Today we were fixing a minor bug in the installation procedure of Code Co-op. Since our development methods are very different from most other people’s, I though it would be worth blogging about it.

You might say we do some weird version of Extreme Programming–not because we decided to do so, but because it naturally evolved in our development environment. You must know that I work from Seattle, WA, and Wieslaw works from Ireland. We use Skype and Mikogo to do pair programming.

Here’s a short description of the bug: The installer has two execution paths, depending on whether Code Co-op has already been installed (and this is an update), or it’s a fresh installation.
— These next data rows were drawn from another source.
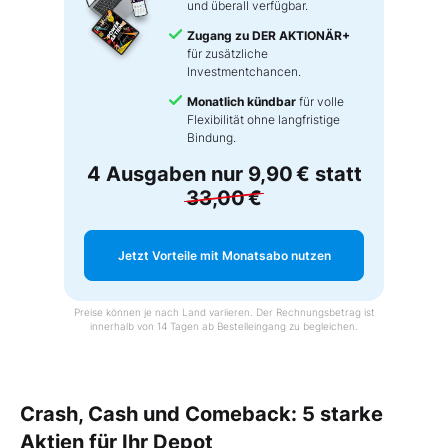
und überall verfügbar.
Zugang zu DER AKTIONÄR+
für zusätzliche
Investmentchancen.
Monatlich kündbar
für volle
Flexibilität ohne langfristige
Bindung.
4 Ausgaben nur
9,90 €
statt
33,00 €
Jetzt Vorteile mit Monatsabo nutzen
Preise können je nach Land variieren. Der Rechnungsbetrag ist
innerhalb von 14 Tagen ab Bestelleingang zu begleichen.
Crash, Cash und Comeback: 5 starke
Aktien für Ihr Depot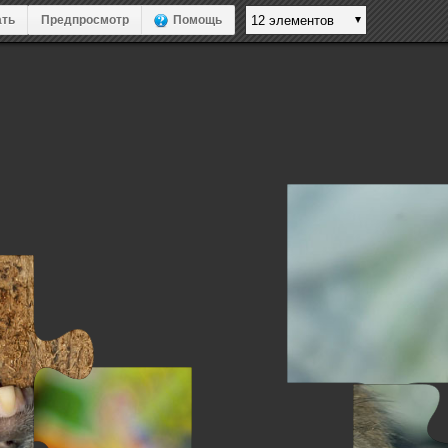
ть
Предпросмотр
Помощь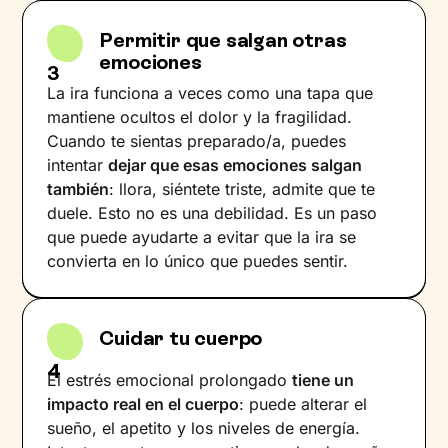
Permitir que salgan otras
emociones
3
La ira funciona a veces como una tapa que
mantiene ocultos el dolor y la fragilidad.
Cuando te sientas preparado/a, puedes
intentar
dejar que esas emociones salgan
también
: llora, siéntete triste, admite que te
duele. Esto no es una debilidad. Es un paso
que puede ayudarte a evitar que la ira se
convierta en lo único que puedes sentir.
Cuidar tu cuerpo
4
El estrés emocional prolongado
tiene un
impacto real en el cuerpo
: puede alterar el
sueño, el apetito y los niveles de energía.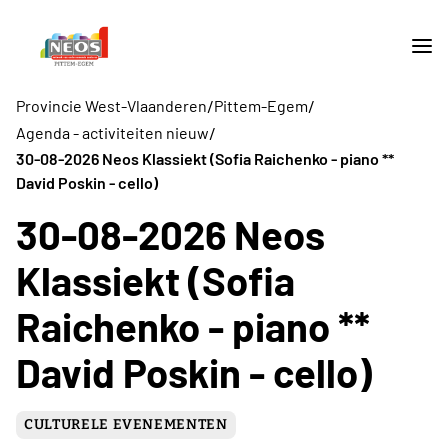
/
/
Provincie West-Vlaanderen
Pittem-Egem
/
Agenda - activiteiten nieuw
30-08-2026 Neos Klassiekt (Sofia Raichenko - piano **
David Poskin - cello)
30-08-2026 Neos
Klassiekt (Sofia
Raichenko - piano **
David Poskin - cello)
CULTURELE EVENEMENTEN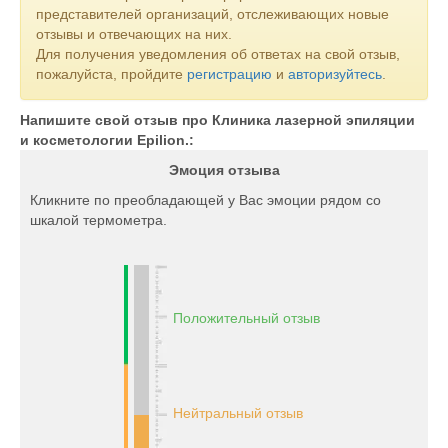
представителей организаций, отслеживающих новые
отзывы и отвечающих на них.
Для получения уведомления об ответах на свой отзыв,
пожалуйста, пройдите
регистрацию
и
авторизуйтесь
.
Напишите свой отзыв про Клиника лазерной эпиляции
и косметологии Epilion.:
Эмоция отзыва
Кликните по преобладающей у Вас эмоции рядом со
шкалой термометра.
Положительный отзыв
Нейтральный отзыв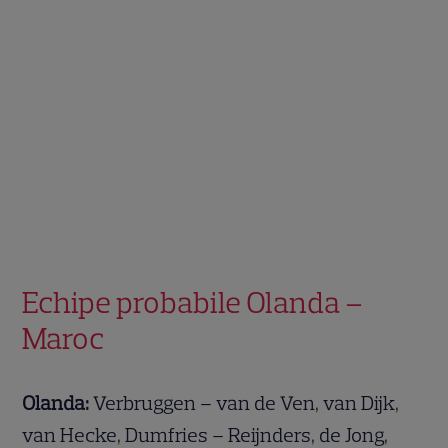
Echipe probabile Olanda –
Maroc
Olanda:
Verbruggen – van de Ven, van Dijk,
van Hecke, Dumfries – Reijnders, de Jong,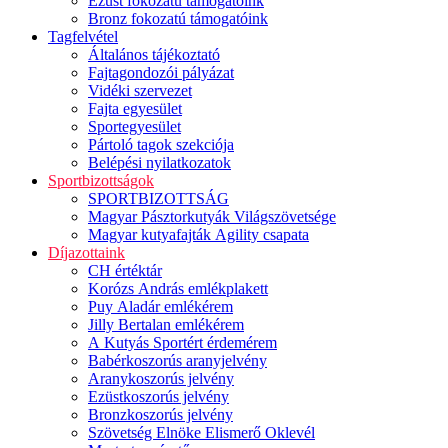
Ezüst fokozatú támogatóink
Bronz fokozatú támogatóink
Tagfelvétel
Általános tájékoztató
Fajtagondozói pályázat
Vidéki szervezet
Fajta egyesület
Sportegyesület
Pártoló tagok szekciója
Belépési nyilatkozatok
Sportbizottságok
SPORTBIZOTTSÁG
Magyar Pásztorkutyák Világszövetsége
Magyar kutyafajták Agility csapata
Díjazottaink
CH értéktár
Korózs András emlékplakett
Puy Aladár emlékérem
Jilly Bertalan emlékérem
A Kutyás Sportért érdemérem
Babérkoszorús aranyjelvény
Aranykoszorús jelvény
Ezüstkoszorús jelvény
Bronzkoszorús jelvény
Szövetség Elnöke Elismerő Oklevél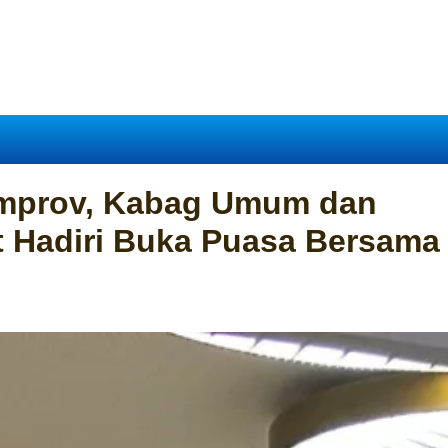
emprov, Kabag Umum dan
 Hadiri Buka Puasa Bersama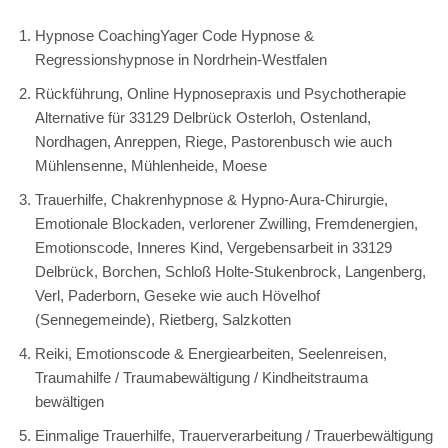
Hypnose CoachingYager Code Hypnose &
Regressionshypnose in Nordrhein-Westfalen
Rückführung, Online Hypnosepraxis und Psychotherapie
Alternative für 33129 Delbrück Osterloh, Ostenland,
Nordhagen, Anreppen, Riege, Pastorenbusch wie auch
Mühlensenne, Mühlenheide, Moese
Trauerhilfe, Chakrenhypnose & Hypno-Aura-Chirurgie,
Emotionale Blockaden, verlorener Zwilling, Fremdenergien,
Emotionscode, Inneres Kind, Vergebensarbeit in 33129
Delbrück, Borchen, Schloß Holte-Stukenbrock, Langenberg,
Verl, Paderborn, Geseke wie auch Hövelhof
(Sennegemeinde), Rietberg, Salzkotten
Reiki, Emotionscode & Energiearbeiten, Seelenreisen,
Traumahilfe / Traumabewältigung / Kindheitstrauma
bewältigen
Einmalige Trauerhilfe, Trauerverarbeitung / Trauerbewältigung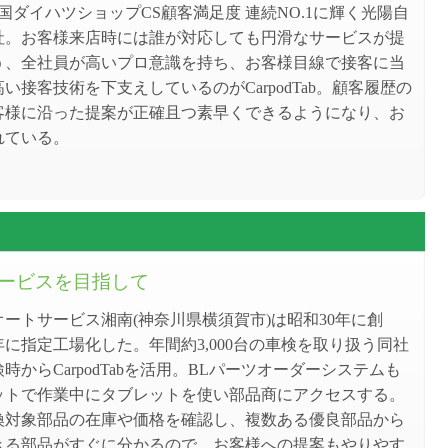
国ダイハツショップCS顧客満足度 連続NO.1に輝く光陽自
社。お客様来店時には誰が対応しても円滑なサービスが提
う、全社員が高いプロ意識を持ち、お客様目線で接客に当
い接客技術を下支えしているのがCarpodTab。顧客履歴の
客様に沿った提案が正確且つ素早くできるようになり、お
れている。
ービスを目指して
ートサービス湘南(神奈川県横須賀市)は昭和30年に創
に指定工場化した。年間約3,000台の車検を取り扱う同社
時からCarpodTabを活用。BLパーツオーダーシステムも
ットで作業中にタブレットを使い部品商にアクセスする。
換対象部品の在庫や価格を確認し、複数ある優良部品から
きる部品がすぐに分かるので、お客様への提案もやりやす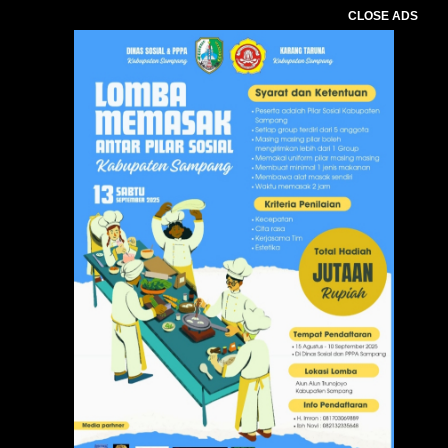
CLOSE ADS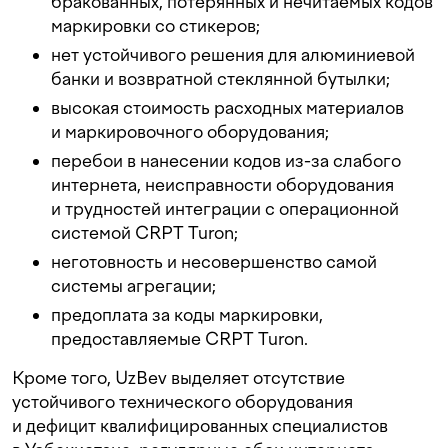
бракованных, потерянных и нечитаемых кодов
маркировки со стикеров;
нет устойчивого решения для алюминиевой
банки и возвратной стеклянной бутылки;
высокая стоимость расходных материалов
и маркировочного оборудования;
перебои в нанесении кодов из-за слабого
интернета, неисправности оборудования
и трудностей интеграции с операционной
системой CRPT Turon;
неготовность и несовершенство самой
системы агрегации;
предоплата за коды маркировки,
предоставляемые CRPT Turon.
Кроме того, UzBev выделяет отсутствие
устойчивого технического оборудования
и дефицит квалифицированных специалистов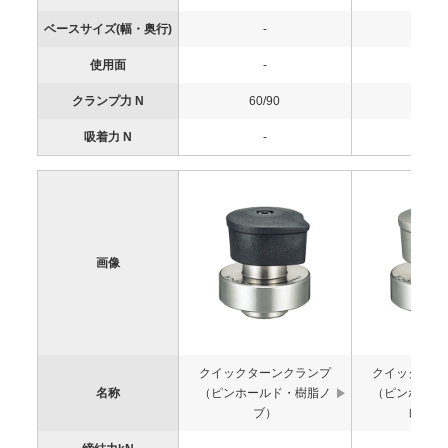
ベースサイズ(幅・奥行)
-
-
使用面
-
-
クランプ力 N
60/90
60/9
吸着力 N
-
-
画像
クイックターンクランプ
クイックター
名称
（ピンホールド・樹脂ノ
（ピンホール
ブ）
レスノ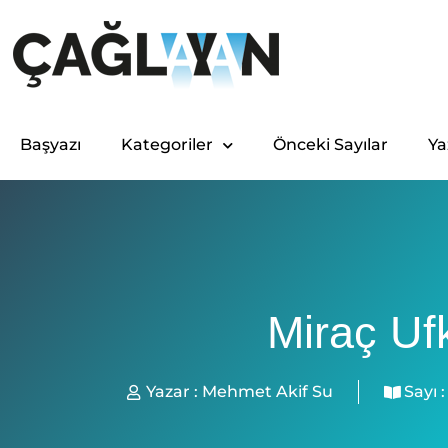
Başyazı
Kategoriler
Önceki Sayılar
Ya
Miraç Uf
Yazar :
Mehmet Akif Su
Sayı :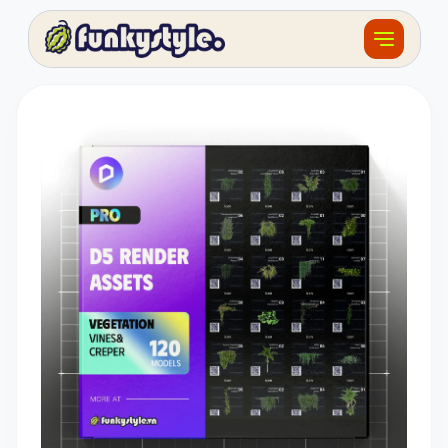
Về funky
Khóa học
Tài nguyên
Sản phẩm
Giải thưởng
Đồ án
Feedback
F.BLOG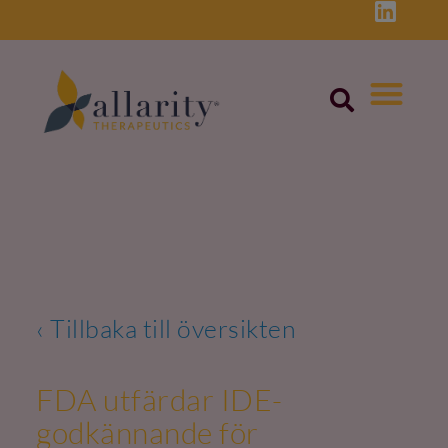
Skip
to
content
‹ Tillbaka till översikten
FDA utfärdar IDE-
godkännande för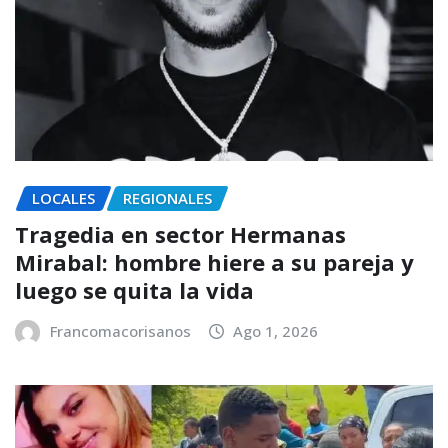
LOCALES
REGIONALES
Tragedia en sector Hermanas
Mirabal: hombre hiere a su pareja y
luego se quita la vida
Francomacorisanos
Ago 1, 2026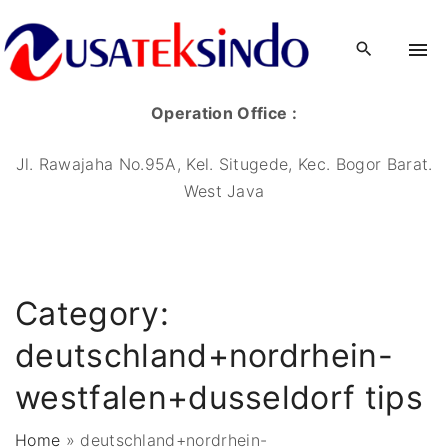
Operation Office :
Jl. Rawajaha No.95A, Kel. Situgede, Kec. Bogor Barat.
West Java
Category:
deutschland+nordrhein-
westfalen+dusseldorf tips
Home
»
deutschland+nordrhein-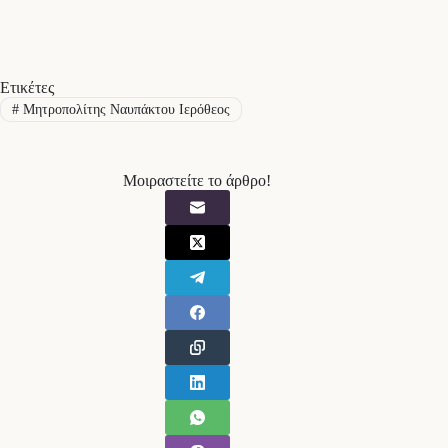
Ετικέτες
#
Μητροπολίτης Ναυπάκτου Ιερόθεος
Μοιραστείτε το άρθρο!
However, it doesn’t deal very well with a situation when Code Co-op has been partially uninstalled.

In particular, if the database path doesn’t exist in the registry, we ask the user to provide one. But if the path exists, we use it blindly, without verification. That’s not good!

In order to fix this bug, we needed to verify the database path obtained from the registry before proceeding any further. We noticed that such verification code already existed in the dialog box that asks the user for the path. We had several choices:

  1. Copy and paste. Copy the code from the dialog into the installer. We don’t do that at Reliable Software!. The reasons are obvious, and I’m mentioning this option only because copy-and-paste is notoriously abused by many, otherwise fine, development teams.
  2. Abstract (refactor) the verification code so it can be called in both places.

Interestingly, the code was already partially abstracted. Our whole dialog machinery is pretty thoroughly refactored.

In particular, in our library, every dialog has its own “model” object (often called “dialog data”). If you don’t remember what the Model-View-Controler pattern is, let me just point out that the Model is independent of the UI. So we have a specialized “model” object for our database-path-querying dialog. Since it is created in the install procedure,we already have access to it at the crucial point. And it has the Validate method that we needed so badly outside of the dialog. We can use this object to validate the path from the registry and the problem is solved!

Now, there is a little hiccup: In the dialog, the validation routine displayed errors using message boxes.

When I said that the Model is UI independent, I lied. We decided some time ago that it was just too inconvenient not to be able to pop message boxes from inside model objects. So now we have this global object called TheOutput, through which we display messages to the user.

As usual, we had options:

  1. Split the validation function into two–one doing the check, the other displaying the errors. We do it in several other dialogs, but it either requires custom encoding of errors, or substantial code duplication.
  2. Pass the validation routine a “quiet” Boolean flag that would suppress message boxes

We settled on the latter.

Now for the mechanics of suppressing the output. The first thing that comes to mind is to put all the output under if(!quiet) clauses. This would work, but it’s messy, especially if you have many branches displaying errors. There is another option though. TheOutput object has an on/off switch–we could conditionally turn it off for the duration of the validation, and then turn it back on.

Again, the first solution that comes to mind is wrong. Putting TheOutput.SetVerbose(false) at the entrance, and TheOutput.SetVerbose(true) at the exit of the function is wrong for several reasons.

  1. We should restore the previous value of “verbose” at the exit, not set it to true. The output might have been already turned off.
  2. The code is error prone–you have to make sure the verbose flag is reset before every return statement (and that includes future modifications to the flow of controll).
  3. This solution doesn’t work when an exception is thrown–and we do use exceptions to propagate serious errors. (BTW, everybody who calls new uses exceptions

This particular constellation of concerns happens so often that we don’t even analyze it any more. We know that it’s another case for RAII. (This ugly acronym has nothing to do with prosecuting children for listening to music on their computers. It stands for Resource Acquisition Is Initialization.)

In that particular case, we just had to define an object whose constructor retrieves and stores the value of the verbose flag from the output, and turns the output off. Its destructor, in turn, restores the previous “verbosity” of the output. It’s a no-brainer and it solves all the above concerns.

class Muter
{
public:
    Muter(Out::Sink & output, bool quiet)
      :  _output(output), _verbose(output.SetVerbose(!quiet))
    {}
    ~Muter() { _output.SetVerbose(_verbose); }
private:
    Out::Sink & _output;
    bool _verbose;
};

bool DatabaseDlgData::Validate (bool quiet) const
{
    Out::Muter muter(TheOutput, quiet);
    ...
    // muter destructor called automatically, even upon exception
}

As always, when using RAII we have to make sure that the destructor of Muter cannot throw and exception.

It took us two hours to analyze and fix the bug, half of it spent fighting with Skype (it turned out that the latest release of Skype broke the Mikogo plugin, and we had to download and install standalone version of Mikogo, wait until our passwords were emailed to us, and then jump through several more hoops, before we could see each other’s screens).

Considering the elegance and the soundness of the fix, I’d say it was time well spent.